Yesterday, when I walked into my primary care doctor's waiting room with my children, my younger daughter asked me to share a seat with her. She plopped down on an extra-wide chair in the office, the sole standout in a sea of regular-width chairs there. She thought it was a small couch meant for two, when in reality is it there to accommodate obese patients. I see more and more of these chairs in doctors' offices, evidence of the high obesity rate in America.
At first glance, the extra-wide chairs would seem out of place here, because I live in a very health-conscious city. Many people here ride public transportation, a choice that guarantees some exercise as you walk to and from your bus stop. The Central Valley and local farmers' markets provide a steady stream of fresh produce, and outdoor activities ranging from mountain hikes to tidepooling are just a short drive away.
But it's not always easy to make healthy choices. The public schools promote a Walk to School Week every fall, for example, but this is a somewhat pointless program here. The public schools in San Francisco have been decoupled from their neighborhoods in response to a series of lawsuits about the uneven quality of the education they provide. As a result, many children from kindergarten on up have to commute to school by car (driven by a parent) or school bus across town every day. Even if they want to walk to school, it isn't a possibility for them. With funding cuts reducing gym to an occasional rather than a daily class at many schools as well, schoolchildren are getting less and less exercise.
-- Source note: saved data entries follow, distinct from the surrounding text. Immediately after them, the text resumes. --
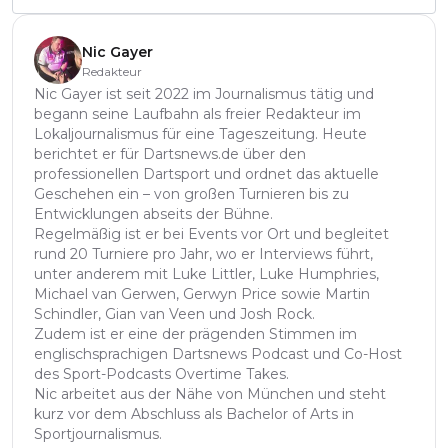
Nic Gayer
Redakteur
Nic Gayer ist seit 2022 im Journalismus tätig und
begann seine Laufbahn als freier Redakteur im
Lokaljournalismus für eine Tageszeitung. Heute
berichtet er für Dartsnews.de über den
professionellen Dartsport und ordnet das aktuelle
Geschehen ein – von großen Turnieren bis zu
Entwicklungen abseits der Bühne.
Regelmäßig ist er bei Events vor Ort und begleitet
rund 20 Turniere pro Jahr, wo er Interviews führt,
unter anderem mit Luke Littler, Luke Humphries,
Michael van Gerwen, Gerwyn Price sowie Martin
Schindler, Gian van Veen und Josh Rock.
Zudem ist er eine der prägenden Stimmen im
englischsprachigen Dartsnews Podcast und Co-Host
des Sport-Podcasts Overtime Takes.
Nic arbeitet aus der Nähe von München und steht
kurz vor dem Abschluss als Bachelor of Arts in
Sportjournalismus.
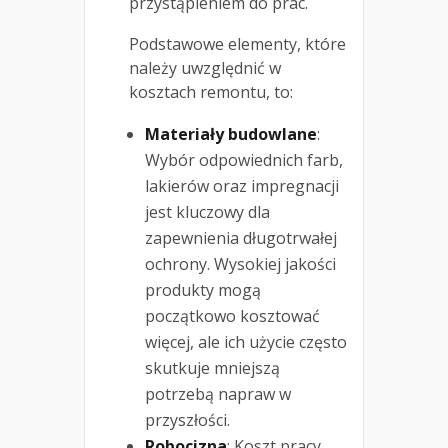
przystąpieniem do prac.
Podstawowe elementy, które
należy uwzględnić w
kosztach remontu, to:
Materiały budowlane
:
Wybór odpowiednich farb,
lakierów oraz impregnacji
jest kluczowy dla
zapewnienia długotrwałej
ochrony. Wysokiej jakości
produkty mogą
początkowo kosztować
więcej, ale ich użycie często
skutkuje mniejszą
potrzebą napraw w
przyszłości.
Robocizna
: Koszt pracy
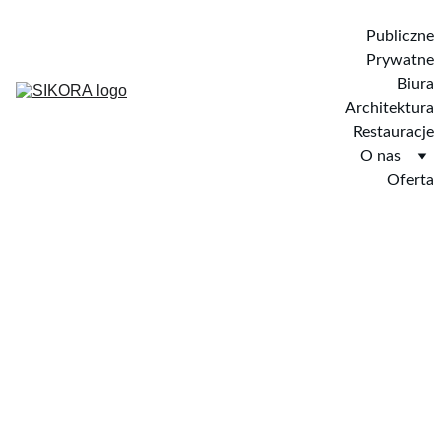
Publiczne
Prywatne
Biura
Architektura
Restauracje
O nas
Oferta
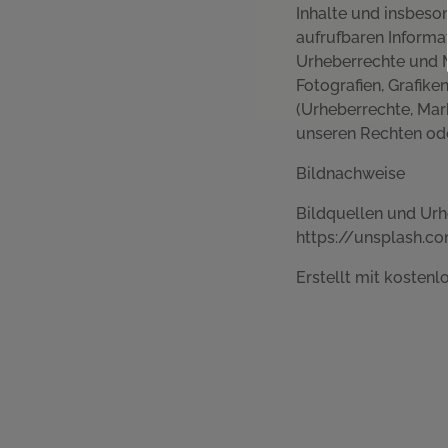
Inhalte und insbeso
aufrufbaren Informat
Urheberrechte und Ma
Fotografien, Grafik
(Urheberrechte, Mar
unseren Rechten ode
Bildnachweise
Bildquellen und Urh
https://unsplash.c
Erstellt mit koste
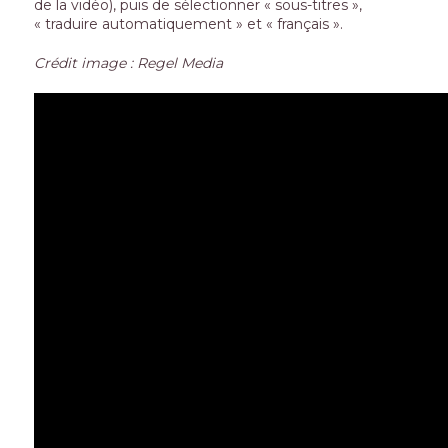
de la vidéo), puis de sélectionner « sous-titres »,
« traduire automatiquement » et « français ».
Crédit image : Regel Media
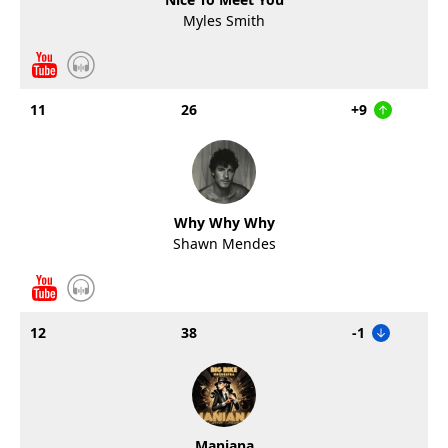
Myles Smith
11
26
+9
Why Why Why
Shawn Mendes
12
38
-1
Maniana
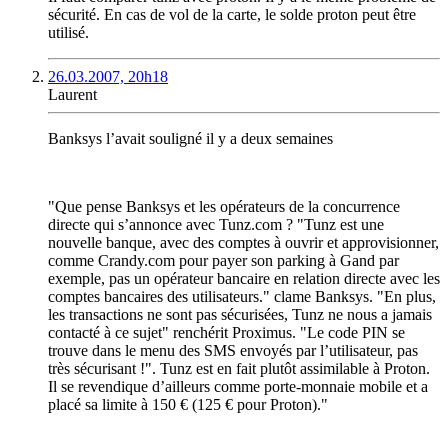
sécurité. En cas de vol de la carte, le solde proton peut être
utilisé.
26.03.2007, 20h18
Laurent
Banksys l’avait souligné il y a deux semaines
"Que pense Banksys et les opérateurs de la concurrence
directe qui s’annonce avec Tunz.com ? "Tunz est une
nouvelle banque, avec des comptes à ouvrir et approvisionner,
comme Crandy.com pour payer son parking à Gand par
exemple, pas un opérateur bancaire en relation directe avec les
comptes bancaires des utilisateurs." clame Banksys. "En plus,
les transactions ne sont pas sécurisées, Tunz ne nous a jamais
contacté à ce sujet" renchérit Proximus. "Le code PIN se
trouve dans le menu des SMS envoyés par l’utilisateur, pas
très sécurisant !". Tunz est en fait plutôt assimilable à Proton.
Il se revendique d’ailleurs comme porte-monnaie mobile et a
placé sa limite à 150 € (125 € pour Proton)."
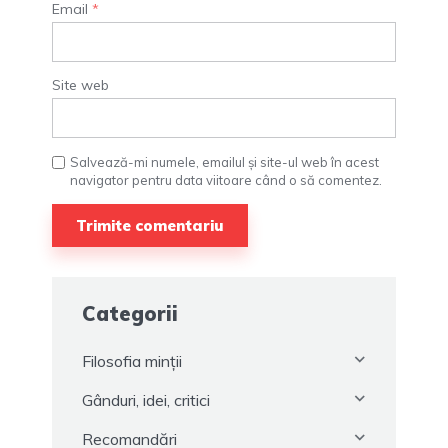
Email
*
Site web
Salvează-mi numele, emailul și site-ul web în acest
navigator pentru data viitoare când o să comentez.
Categorii
Filosofia minții
Gânduri, idei, critici
Recomandări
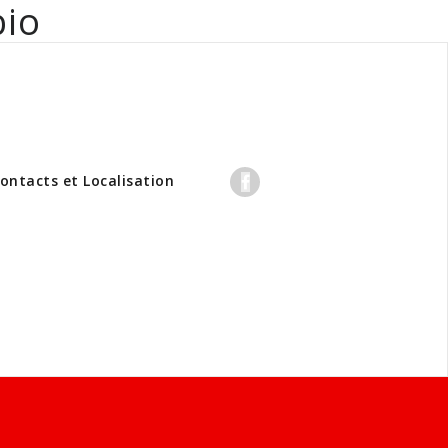
bio
professionnels
ontacts et Localisation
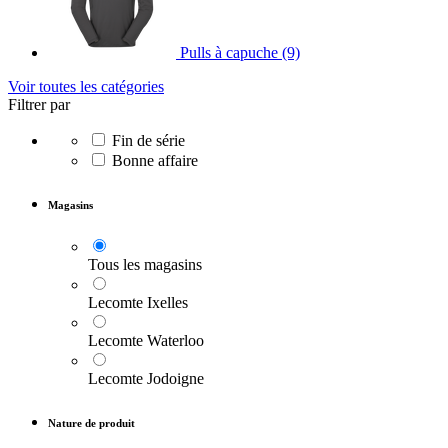
Pulls à capuche
(9)
Voir toutes les catégories
Filtrer par
Fin de série
Bonne affaire
Magasins
Tous les magasins
Lecomte Ixelles
Lecomte Waterloo
Lecomte Jodoigne
Nature de produit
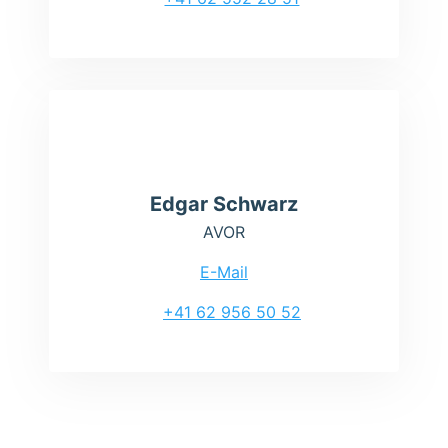
Edgar Schwarz
AVOR
E-Mail
+41 62 956 50 52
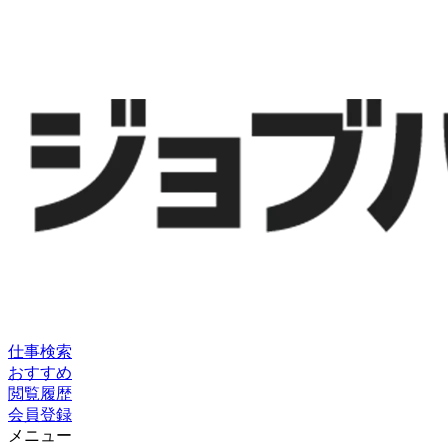
仕事検索
おすすめ
閲覧履歴
会員登録
メニュー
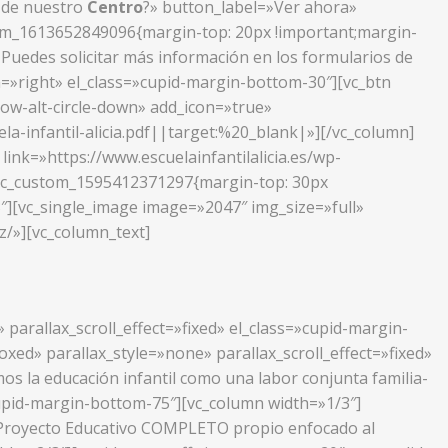
s de nuestro
Centro
?» button_label=»Ver ahora»
stom_1613652849096{margin-top: 20px !important;margin-
.
Puedes solicitar más información en los formularios de
n=»right» el_class=»cupid-margin-bottom-30″][vc_btn
row-alt-circle-down» add_icon=»true»
infantil-alicia.pdf||target:%20_blank|»][/vc_column]
ink=»https://www.escuelainfantilalicia.es/wp-
».vc_custom_1595412371297{margin-top: 30px
″][vc_single_image image=»2047″ img_size=»full»
az/»][vc_column_text]
parallax_scroll_effect=»fixed» el_class=»cupid-margin-
ed» parallax_style=»none» parallax_scroll_effect=»fixed»
s la educación infantil como una labor conjunta familia-
»cupid-margin-bottom-75″][vc_column width=»1/3″]
n Proyecto Educativo COMPLETO propio enfocado al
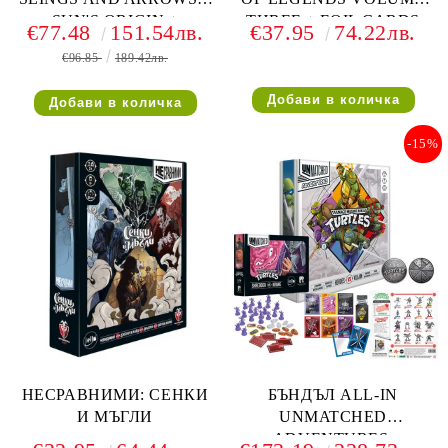
SUN'S ORIGIN +
THREE + FOIL CARDS
€77.48
151.54лв.
€37.95
74.22лв.
HOUDINI VS THE GENIE
€96.85
189.42лв.
-15%
НЕСРАВНИМИ: СЕНКИ
БЪНДЪЛ ALL-IN
И МЪГЛИ
UNMATCHED
ADVENTURES:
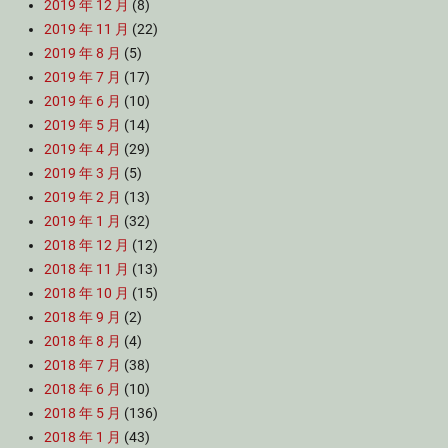
2019 年 12 月
(8)
2019 年 11 月
(22)
2019 年 8 月
(5)
2019 年 7 月
(17)
2019 年 6 月
(10)
2019 年 5 月
(14)
2019 年 4 月
(29)
2019 年 3 月
(5)
2019 年 2 月
(13)
2019 年 1 月
(32)
2018 年 12 月
(12)
2018 年 11 月
(13)
2018 年 10 月
(15)
2018 年 9 月
(2)
2018 年 8 月
(4)
2018 年 7 月
(38)
2018 年 6 月
(10)
2018 年 5 月
(136)
2018 年 1 月
(43)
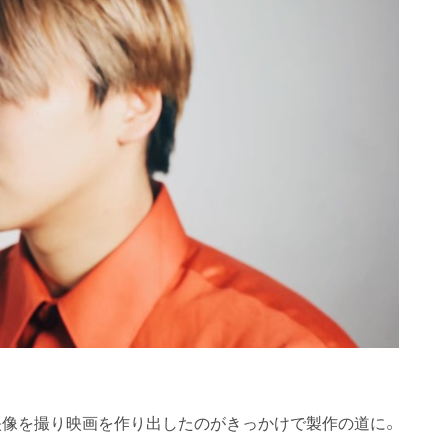
で映像を撮り映画を作り出したのがきっかけで製作の道に。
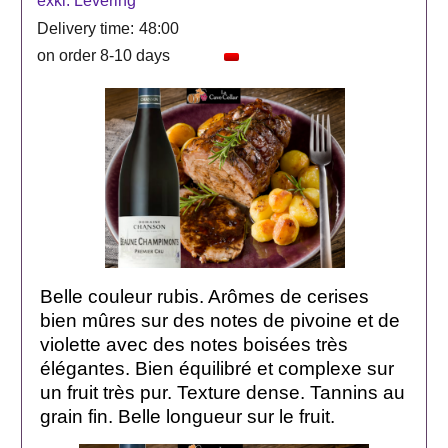
exkl. Levering
Delivery time:
48:00
on order 8-10 days
Belle couleur rubis. Arômes de cerises
bien mûres sur des notes de pivoine et de
violette avec des notes boisées très
élégantes. Bien équilibré et complexe sur
un fruit très pur. Texture dense. Tannins au
grain fin. Belle longueur sur le fruit.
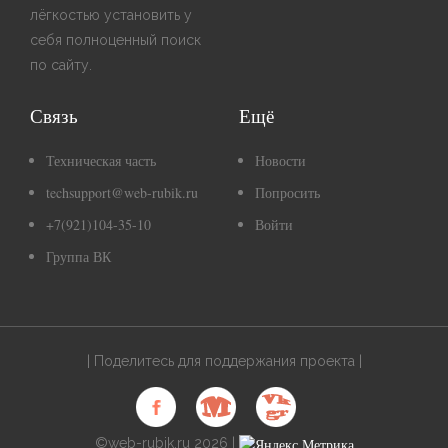
лёгкостью установить у
себя полноценный поиск
по сайту.
Связь
Ещё
Техническая часть
Новости
techsupport@web-rubik.ru
Попросить
+7(921)104-35-10
Войти
Группа ВК
| Поделитесь для поддержания проекта |
©web-rubik.ru 2026 |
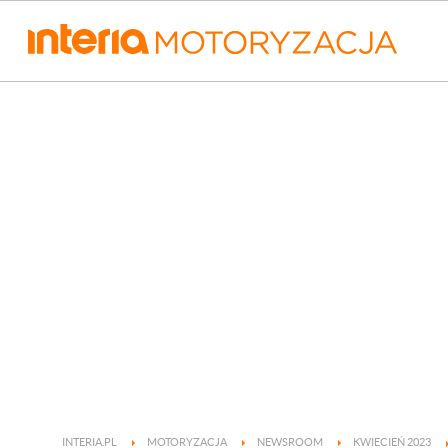
INTERIA.PL
MOTORYZACJA
NEWSROOM
KWIECIEŃ 2023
When my own children were born several years ago, I began to notice what I called the "thin grandmother" syndrome. At follow-up doctor's visits after their children were born, many new mothers brought their own mothers along to help watch the baby. Most of the grandmothers were thin, but, increasingly, many of the mothers were not. No doubt they still carried some weight from their pregnancies, but I suspect lifestyle was also a factor - lots of driving, unhealthy eating habits, stress, and very little exercise. All of this happened in just one generation. The CDC's survey of obesity trends from 1985 to 2007, based on data collected from state health departments, shows a sharp increase in obesity rates during that time. In 1990, obesity rates topped out at 15% in a the states participating in the survey. By 2007, obesity rates had increased to 30% or higher in three Southern states, and over 25% in thirty states altogether. The CDC's data shows obesity rates creeping upward and westward state by state since the mid-1990s.
I understand how we got here as a society - the lure of convenience foods, the busy work schedules that allow little free time for exercise, the stress of getting everyone where they need to go each day, the time it takes to cook a healthy dinner at home or pack a healthy lunch. When I see the extra-wide chairs in the waiting rooms, though, I start to question to idea of a national health care plan, because access to health care won't solve the problem of obesity. Increasing obesity rates and the many expensive health problems linked to obesity, in fact, could bankrupt such a plan.
It's important to provide coverage for the uninsured, with states such as North Carolina recently making news headlines because a record 25% of the state's residents don't have medical insurance. But health care needs to be just one of the tools used to fight obesity. The country also needs better public policies relating to public transportation, employment rights, housing and urban planning, public education, and other issues that directly or indirectly affect people's health. Americans also need to take more personal responsibility for their health, mindful that their children are watching and learning from them. Last but not least, their choices have consequences not just for themselves and their families but for the country and its welfare as well.